▸ Problem to work on
Below are some records; state how many of their lines contain the word "Пользователи", and add nothing.

+ + +

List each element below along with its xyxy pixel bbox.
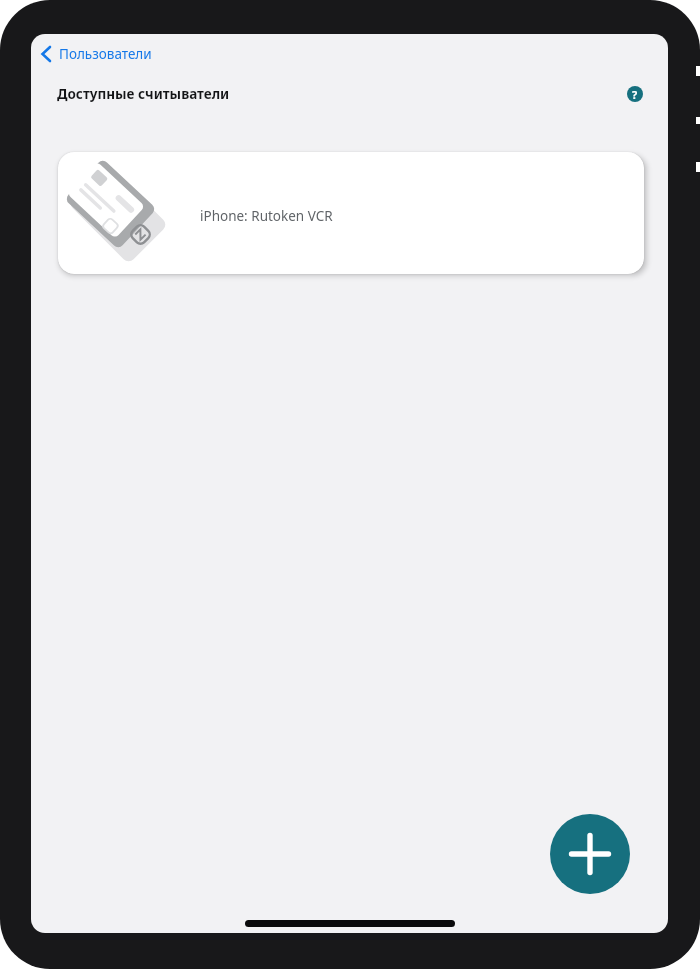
staticText: Пользователи (59, 45, 152, 63)
button[interactable]: ? (627, 86, 643, 102)
button[interactable]: iPhone: Rutoken VCR (58, 152, 644, 274)
button[interactable]: Пользователи (35, 40, 156, 68)
staticText: Доступные считыватели (57, 85, 230, 103)
staticText: iPhone: Rutoken VCR (200, 207, 333, 225)
button[interactable] (550, 814, 630, 894)
staticText: ? (632, 87, 638, 102)
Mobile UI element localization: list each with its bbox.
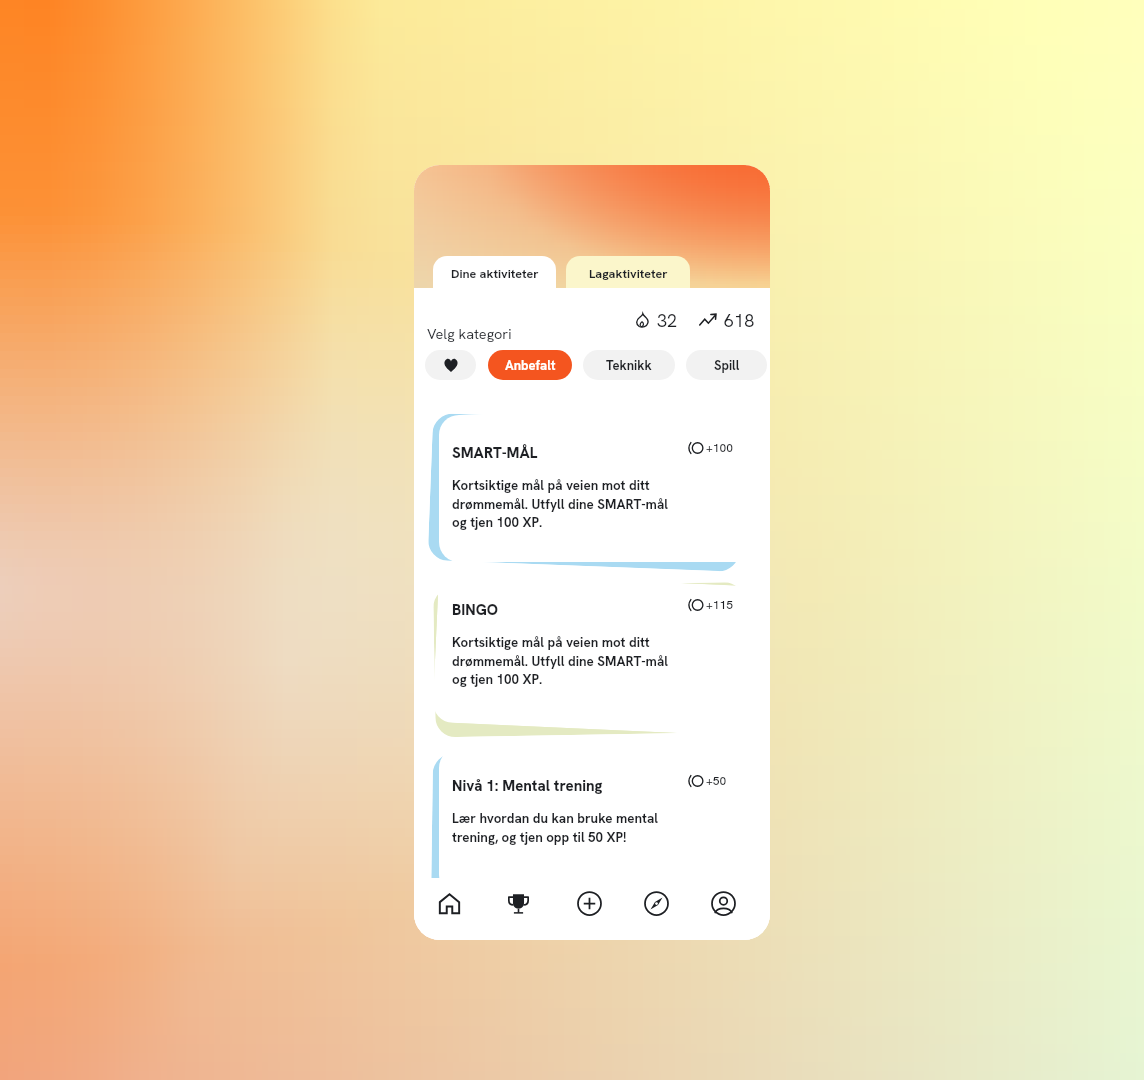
staticText: Anbefalt: [505, 357, 556, 374]
staticText: 618: [724, 309, 755, 332]
staticText: Lær hvordan du kan bruke mental trening,…: [452, 810, 659, 846]
staticText: +115: [706, 597, 733, 613]
staticText: +50: [706, 773, 727, 789]
button[interactable]: Teknikk: [583, 350, 675, 380]
button[interactable]: Anbefalt: [488, 350, 572, 380]
staticText: Nivå 1: Mental trening: [452, 776, 603, 796]
staticText: Lagaktiviteter: [589, 265, 668, 281]
staticText: Teknikk: [606, 357, 652, 374]
staticText: Velg kategori: [427, 324, 512, 343]
button[interactable]: Nivå 1: Mental trening: [439, 748, 758, 895]
button[interactable]: Achievements: [496, 881, 540, 925]
button[interactable]: Add: [567, 881, 611, 925]
button[interactable]: Dine aktiviteter: [433, 256, 556, 289]
staticText: SMART-MÅL: [452, 443, 538, 463]
staticText: Spill: [714, 357, 740, 374]
button[interactable]: BINGO: [439, 572, 758, 722]
staticText: 32: [657, 309, 678, 332]
button[interactable]: SMART-MÅL: [439, 415, 758, 562]
staticText: +100: [706, 440, 733, 456]
staticText: Kortsiktige mål på veien mot ditt drømme…: [452, 634, 668, 688]
button[interactable]: Home: [427, 881, 471, 925]
button[interactable]: Lagaktiviteter: [566, 256, 690, 289]
button[interactable]: Profile: [701, 881, 745, 925]
button[interactable]: Explore: [634, 881, 678, 925]
staticText: BINGO: [452, 600, 498, 620]
button[interactable]: Favorites: [425, 350, 476, 380]
staticText: Dine aktiviteter: [451, 265, 539, 281]
button[interactable]: Spill: [686, 350, 767, 380]
staticText: Kortsiktige mål på veien mot ditt drømme…: [452, 477, 668, 531]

+ + +

▸ Output
2